Pension fund managers also feel the ICGN’s concerns about conflicts of interest faced by pension funds and their agents are justified. A majority of the pension fund managers in our poll (65%) agree that investment managers could face conflicts of interest that would prevent them taking an independent approach to the companies in which they invest.
There is also broad agreement about what should be done about it. A substantial majority (78%) say that a pension fund should remove corporate governance responsibilities from an asset manager if there are any doubts about their independence.
The ICGN advise that when this happens the pension fund should “outsource the power to perform the ownership responsibilities to a separate independent agent or trust company set up for that purpose”. However, this idea gains little backing from our poll. Most pension fund managers (74%) feel that governance responsibilities should be brought in-house. Only one in four (26%) would consider handing the responsibilities to a separate independent agent, and there is no support whatsoever for ICGN’s proposal that they should be given to a special trust, created for the purpose.

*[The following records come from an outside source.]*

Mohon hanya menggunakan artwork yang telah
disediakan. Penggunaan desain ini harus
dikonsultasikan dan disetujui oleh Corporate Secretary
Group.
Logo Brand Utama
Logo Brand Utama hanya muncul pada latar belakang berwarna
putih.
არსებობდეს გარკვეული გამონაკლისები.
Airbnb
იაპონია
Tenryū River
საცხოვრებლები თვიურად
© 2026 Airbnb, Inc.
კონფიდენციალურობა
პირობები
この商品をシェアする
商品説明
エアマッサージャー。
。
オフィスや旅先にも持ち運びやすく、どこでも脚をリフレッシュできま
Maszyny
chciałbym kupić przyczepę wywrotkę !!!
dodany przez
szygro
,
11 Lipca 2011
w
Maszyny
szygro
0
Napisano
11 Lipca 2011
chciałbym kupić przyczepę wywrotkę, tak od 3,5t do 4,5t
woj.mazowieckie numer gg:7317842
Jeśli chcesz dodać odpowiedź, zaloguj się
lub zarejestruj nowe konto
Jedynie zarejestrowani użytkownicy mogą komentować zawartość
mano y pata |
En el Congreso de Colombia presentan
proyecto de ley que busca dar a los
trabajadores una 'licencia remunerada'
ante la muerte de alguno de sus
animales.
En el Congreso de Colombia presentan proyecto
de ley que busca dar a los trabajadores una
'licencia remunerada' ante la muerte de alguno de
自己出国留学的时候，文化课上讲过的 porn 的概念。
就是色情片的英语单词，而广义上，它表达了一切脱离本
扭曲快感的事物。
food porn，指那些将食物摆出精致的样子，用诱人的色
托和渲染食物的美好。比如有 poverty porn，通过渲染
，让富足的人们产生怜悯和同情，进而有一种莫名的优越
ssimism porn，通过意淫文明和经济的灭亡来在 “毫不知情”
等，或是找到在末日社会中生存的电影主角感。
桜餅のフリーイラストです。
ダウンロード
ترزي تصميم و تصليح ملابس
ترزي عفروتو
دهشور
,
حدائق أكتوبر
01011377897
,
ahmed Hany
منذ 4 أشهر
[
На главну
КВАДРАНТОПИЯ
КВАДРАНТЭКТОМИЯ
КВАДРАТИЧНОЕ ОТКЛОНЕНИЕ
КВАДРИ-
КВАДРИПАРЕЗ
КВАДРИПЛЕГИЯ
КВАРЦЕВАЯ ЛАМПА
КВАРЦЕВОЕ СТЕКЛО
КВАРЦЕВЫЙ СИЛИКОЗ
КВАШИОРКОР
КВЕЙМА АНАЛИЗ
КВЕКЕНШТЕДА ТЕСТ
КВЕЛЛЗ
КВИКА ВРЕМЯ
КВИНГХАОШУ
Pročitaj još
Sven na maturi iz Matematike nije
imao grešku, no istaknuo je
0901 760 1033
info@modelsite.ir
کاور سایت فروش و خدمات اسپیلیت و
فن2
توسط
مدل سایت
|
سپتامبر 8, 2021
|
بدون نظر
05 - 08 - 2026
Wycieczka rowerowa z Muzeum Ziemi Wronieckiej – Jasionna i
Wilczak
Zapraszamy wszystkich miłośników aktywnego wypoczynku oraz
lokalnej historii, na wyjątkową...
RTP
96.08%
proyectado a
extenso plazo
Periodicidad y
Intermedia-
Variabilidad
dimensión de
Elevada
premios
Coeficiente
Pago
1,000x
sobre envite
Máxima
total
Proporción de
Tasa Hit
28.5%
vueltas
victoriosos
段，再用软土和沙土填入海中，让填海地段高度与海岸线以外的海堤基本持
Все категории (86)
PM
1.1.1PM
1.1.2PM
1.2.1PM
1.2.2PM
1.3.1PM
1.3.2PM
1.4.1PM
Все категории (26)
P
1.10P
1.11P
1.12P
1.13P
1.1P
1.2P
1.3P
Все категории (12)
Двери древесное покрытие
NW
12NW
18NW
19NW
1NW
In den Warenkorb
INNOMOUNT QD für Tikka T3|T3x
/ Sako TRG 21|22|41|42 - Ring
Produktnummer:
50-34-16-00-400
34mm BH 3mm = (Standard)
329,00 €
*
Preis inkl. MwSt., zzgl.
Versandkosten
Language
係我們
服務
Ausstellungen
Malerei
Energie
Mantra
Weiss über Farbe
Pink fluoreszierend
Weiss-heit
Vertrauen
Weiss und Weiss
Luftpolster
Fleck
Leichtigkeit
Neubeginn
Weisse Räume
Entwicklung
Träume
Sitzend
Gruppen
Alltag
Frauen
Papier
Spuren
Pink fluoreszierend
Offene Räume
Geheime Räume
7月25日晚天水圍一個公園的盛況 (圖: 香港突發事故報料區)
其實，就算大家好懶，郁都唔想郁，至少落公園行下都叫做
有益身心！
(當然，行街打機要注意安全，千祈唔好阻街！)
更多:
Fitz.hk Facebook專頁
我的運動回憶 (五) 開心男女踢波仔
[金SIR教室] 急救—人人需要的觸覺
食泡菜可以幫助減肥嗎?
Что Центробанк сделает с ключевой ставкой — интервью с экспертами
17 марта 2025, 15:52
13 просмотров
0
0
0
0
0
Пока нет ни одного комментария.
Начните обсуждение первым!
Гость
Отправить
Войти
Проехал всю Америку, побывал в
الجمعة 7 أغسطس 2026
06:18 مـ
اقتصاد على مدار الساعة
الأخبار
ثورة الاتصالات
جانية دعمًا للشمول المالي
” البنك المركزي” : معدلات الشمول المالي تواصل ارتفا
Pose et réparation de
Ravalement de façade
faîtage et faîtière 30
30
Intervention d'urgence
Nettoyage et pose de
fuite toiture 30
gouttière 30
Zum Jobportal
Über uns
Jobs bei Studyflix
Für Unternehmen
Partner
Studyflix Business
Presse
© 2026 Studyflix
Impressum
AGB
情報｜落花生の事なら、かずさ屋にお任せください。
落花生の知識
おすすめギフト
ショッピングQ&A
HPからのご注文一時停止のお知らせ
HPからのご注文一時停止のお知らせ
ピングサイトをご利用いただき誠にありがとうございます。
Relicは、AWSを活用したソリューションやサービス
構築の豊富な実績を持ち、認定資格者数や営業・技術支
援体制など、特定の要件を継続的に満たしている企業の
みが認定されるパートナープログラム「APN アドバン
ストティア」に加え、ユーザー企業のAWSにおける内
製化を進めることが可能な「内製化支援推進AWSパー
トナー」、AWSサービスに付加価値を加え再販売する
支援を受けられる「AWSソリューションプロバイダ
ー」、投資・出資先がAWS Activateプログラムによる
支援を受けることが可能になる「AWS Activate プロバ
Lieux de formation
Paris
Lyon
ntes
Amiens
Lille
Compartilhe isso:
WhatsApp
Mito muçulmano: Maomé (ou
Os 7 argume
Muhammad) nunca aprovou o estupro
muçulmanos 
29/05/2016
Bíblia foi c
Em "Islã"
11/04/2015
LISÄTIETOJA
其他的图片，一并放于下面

Bringing corporate governance in-house has already begun to happen in Europe. For example, Hermes Focus Asset Management in the UK handles the corporate governance responsibilities of the BT pension fund, and ABP Investment in the Netherlands plans to take over the corporate government responsibilities of the investment managers who run its US equities and emerging markets mandates.
Voting policies and voting is clearly a contentious issue. The Winter Group recommended that “regulation of institutional investors should include an obligation on the institutional investor to disclose its investment policy and its policy with respect to the exercise of voting rights in companies in which it invests, and to disclose to beneficial holders at their request the voting records showing how these rights have been used in a particular case”. The ICGN also supports the man-datory disclosure of voting policy.
Public disclosure of voting policy has been criticised by investment managers as undermining the voting process. They argue that public awareness of disagreements revealed by the disclosure of voting could have an adverse effect on shareholder value. They also believe that smaller institutional investors and their agents should be allowed to opt out of the voting process, and its public disclosure, on the grounds of cost.
The Winter Group’s strong line on disclosure draws a lukewarm response from pension fund managers. Only a small majority (56%) agree with the suggestion that pension funds and their investment managers should be obliged to reveal how they voted – that is, whether they voted for or against the company’s proposals. A similar percentage (59%) think that pension funds (or their agents) should be obliged to reveal the names of the companies they invest in.
Finally, we wanted to know where you stand in the ‘fat cats’ issue – currently the most contentious and publicly aired part of the corporate governance debate. The argument is that companies should reward their chief executives for success rather than failure. But how do you measure the success of a chief executive? The traditional way to assess the success of a company has been to consider earnings per share. Yet a growing number of asset managers believe this is unsatisfactory. They prefer a measure of how effectively the company has performed such as the return on capital employed
The simplest measure for many people is the share price. If the share price goes up who would object to an increase in the chief executive’s salary? The answer is – all of you. There is unanimous opposition to the idea that good performance, measured simply by the share price, always justifies an increase in salary for the chief executive. Perhaps corporate activism starts here.